Excited-State Characters and Dynamics of [W(CO)5(4-cyanopyridine)]
and [W(CO)5(piperidine)] Studied by Picosecond Time-Resolved IR and
Resonance Raman Spectroscopy and DFT Calculations:
Roles of W → L and W → CO MLCT and LF Excited States Revised
posted on 2004-03-08, 00:00authored byStanislav Záliš, Michael Busby, Tomáš Kotrba, Pavel Matousek, Mike Towrie, Antonín Vlček
The characters, dynamics, and relaxation pathways of low-lying excited states of the complexes [W(CO)5L] [L =
4-cyanopyridine (pyCN) and piperidine (pip)] were investigated using theoretical and spectroscopic methods. DFT calculations
revealed the delocalized character of chemically and spectroscopicaly relevant molecular orbitals and the presence of a
low-lying manifold of CO π*-based unoccupied molecular orbitals. Traditional ligand-field arguments are not applicable.

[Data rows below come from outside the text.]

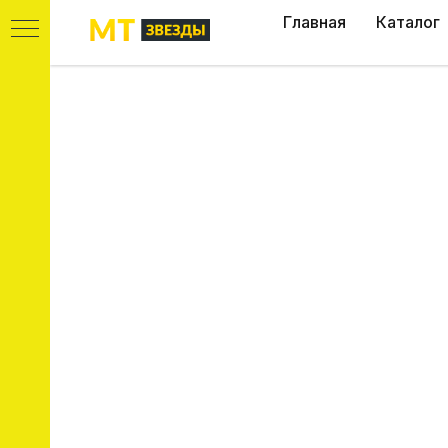
Главная
Каталог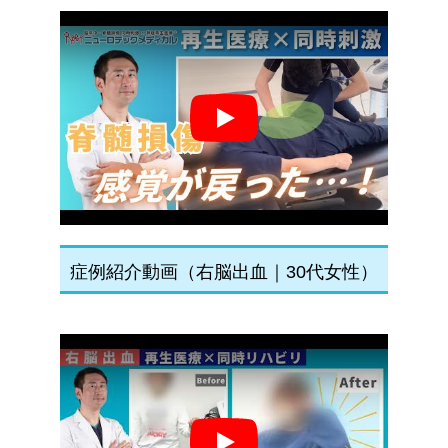
Play
症例紹介動画（右脳出血｜30代女性）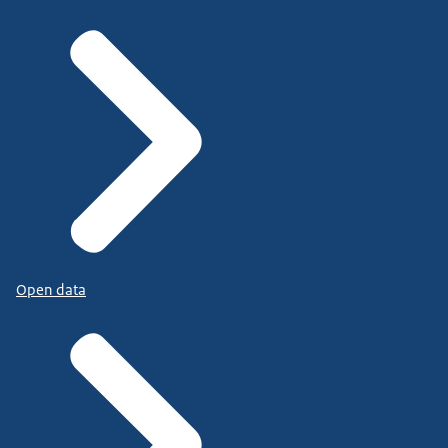
Open data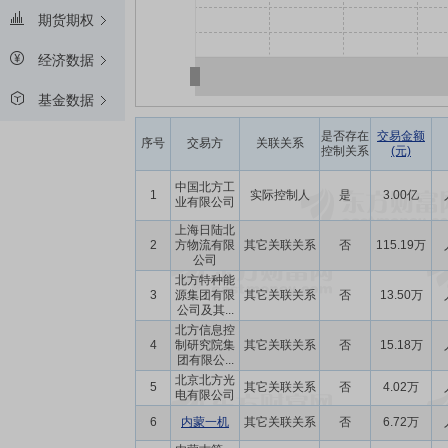
期货期权
经济数据
基金数据
是否存在
交易金额
序号
交易方
关联关系
控制关系
(元)
中国北方工
1
实际控制人
是
3.00亿
业有限公司
上海日陆北
2
方物流有限
其它关联关系
否
115.19万
公司
北方特种能
3
源集团有限
其它关联关系
否
13.50万
公司及其...
北方信息控
4
制研究院集
其它关联关系
否
15.18万
团有限公...
北京北方光
5
其它关联关系
否
4.02万
电有限公司
6
内蒙一机
其它关联关系
否
6.72万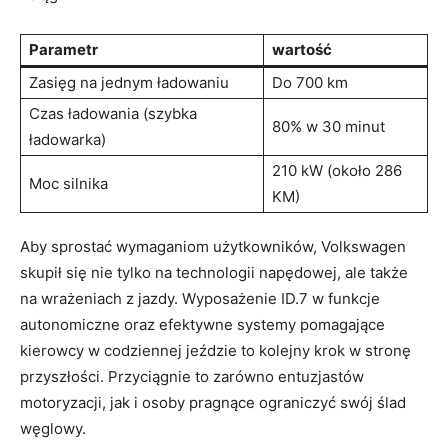
Parametr
wartość
Zasięg na jednym ładowaniu
Do 700 km
Czas ładowania (szybka
80% w 30 minut
ładowarka)
210 kW (około 286
Moc silnika
KM)
Aby sprostać wymaganiom użytkowników, Volkswagen
skupił się nie tylko na technologii napędowej, ale także
na wrażeniach z jazdy. Wyposażenie ID.7 w funkcje
autonomiczne oraz efektywne systemy pomagające
kierowcy w codziennej jeździe to kolejny krok w stronę
przyszłości. Przyciągnie to zarówno entuzjastów
motoryzacji, jak i osoby pragnące ograniczyć swój ślad
węglowy.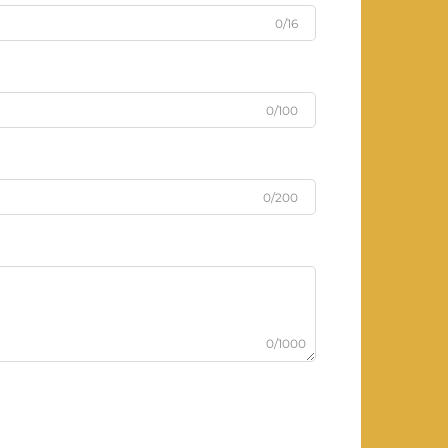
0/16
0/100
0/200
0/1000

The lowest excited states of [W(CO)5(pyCN)] are W → pyCN MLCT in character. They are closely followed in energy by
W → CO MLCT states. Excitation at 400 or 500 nm populates the 3MLCT(pyCN) excited state, which was characterized
by picosecond time-resolved IR and resonance Raman spectroscopy. Excited-state vibrations were assigned using DFT
calculations. The 3MLCT(pyCN) excited state is initially formed highly excited in low-frequency vibrations which cool with
time constants between 1 and 20 ps, depending on the excitation wavelength, solvent, and particular high-frequency
ν(CO) or ν(CN) mode. The lowest excited states of [W(CO)5(pip)] are W → CO MLCT, as revealed by TD-DFT interpretation
of a nanosecond time-resolved IR spectrum that was measured earlier in a low-temperature glass (Johnson, F. P. A.;
George, M. W.; Morrison, S. L.; Turner, J. J. J. Chem. Soc., Chem. Commun.1995, 391−393). MLCT(CO) excitation
involves transfer of electron density from the W atom and, to a lesser extent, the trans CO to the π* orbitals of the four
cis CO ligands. Optical excitation into MLCT(CO) transition of either complex in fluid solution triggers femtosecond
dissociation of a W−N bond, producing [W(CO)5(solvent)]. It is initially vibrationally excited both in ν(CO) and anharmonicaly
coupled low-frequency modes. Vibrational cooling occurs with time constants of 16−22 ps while the intramolecular vibrational
energy redistribution from the v = 1 ν(CO) modes is much slower, 160−220 ps. No LF excited states have been found
for the complexes studied in a spectroscopically relevant range up to 6−7 eV. It follows that spectroscopy, photophysics,
and photochemistry of [W(CO)5L] and related complexes are well described by an interplay of close-lying MLCT(L) and
MLCT(CO) excited states. The high-lying LF states play only an indirect photochemical role by modifying potential energy
curves of MLCT(CO) states, making them dissociative.